To account for the scenario in which force majeure is not applicable because the venue can partially perform their duties, Wedding Contracts should include solutions or remedies to address each potential variable. Here are a few tips to keep in mind when negotiating a Wedding Contract post-COVID.[3]

  • Identify your deal breakers and tie them to a right to postpone or cancel. For example, if you absolutely do not want to have a wedding where guests are required to wear a mask, then build a provision in stating you can postpone or cancel your wedding if guests are required to wear masks 30-days out.
  • Watch out for minimums based on guest count or food and beverage spend. Chances are, the number of guests who show up is going to be a lot less than expected. Negotiate a low number or tie the minimum to the maximum allowable by law 30-days out.
  • Allow yourself ample runway for planning purposes. It is not always possible to wait until the day before the wedding to decide whether you want to move forward or not. Don’t tie provisions to requirements on the day of the event, but instead X number of days before the event.
  • Itemize fees and costs if you need to request a pro-rata refund based on a lower guest count. For example, if a venue offers a $10,000 wedding package, ask them to provide an itemization detailing exactly how those fees are distributed against the various offering, i.e. chairs, tables, table covers, glasses. Make sure you understand the per-item cost of what you’re purchasing.

While no one can predict COVID-19’s lasting impact on future weddings and events, Wedding Contracts can and should anticipate and solve for the foreseeable risk of partial performance.


[1]  My Wedding Contract included the following force majeure clause: “If, for any reason beyond its control, including, but not limited to, strikes, labor disputes, accidents, government requisitions, acts of war or acts of God, the Venue is unable to perform its obligations hereunder, such non-performance is excused and the Venue may terminate this Agreement without further liability of any nature. In the event of such termination, the Venue shall promptly return any deposit or payment made by the Client.”

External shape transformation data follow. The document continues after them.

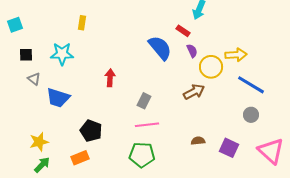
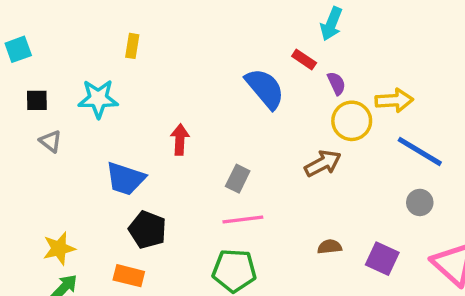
purple semicircle: (192, 51) -> (336, 83), moved
blue trapezoid: (58, 98) -> (125, 179), moved
orange rectangle: (80, 158) -> (129, 276), turned 36

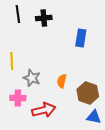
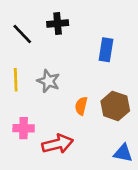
black line: (18, 14) -> (22, 34), moved, turned -36
gray star: (32, 78) -> (48, 81), moved
brown hexagon: (88, 93) -> (115, 106), moved

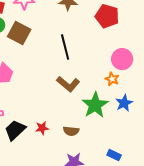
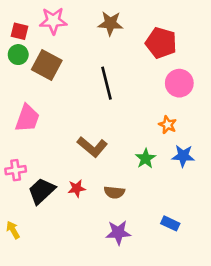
pink circle: (122, 59) -> (179, 83), moved
brown L-shape: (68, 84) -> (92, 147), moved
blue star: (124, 103) -> (183, 156), turned 30
green star: (95, 105) -> (145, 158), size x0.6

[2] The amended force majeure clause read like this: “If, for any reason beyond Client’s control, including, but not limited to, strikes, labor disputes, accidents, government requisitions, acts of war or acts of God, or pandemic, the Event cannot reasonably be carried out as planned or it becomes impractical or difficult to carry out the Event as planned, the Client may terminate this Agreement without further liability of any nature. For clarity purposes, this clause applies to COVID-19 and government regulations, restrictions or limitations related thereto, regardless of the parties’ awareness of this risk at the time of signing this Amendment. In the event of such termination, the Venue shall promptly return any deposit or payment made by the Client.”

[3] These tips can apply to any type of venue or event agreements, including weddings, concerts, bar mitzvahs, birthdays, and sporting events.

Nada Alnajafi currently serves as Corporate Counsel for Franklin Templeton, a Fortune-500 global financial services organization. She has been practicing in-house for 11+ years and created Contract Nerds to connect with and serve the people who love contracts just as much as she does.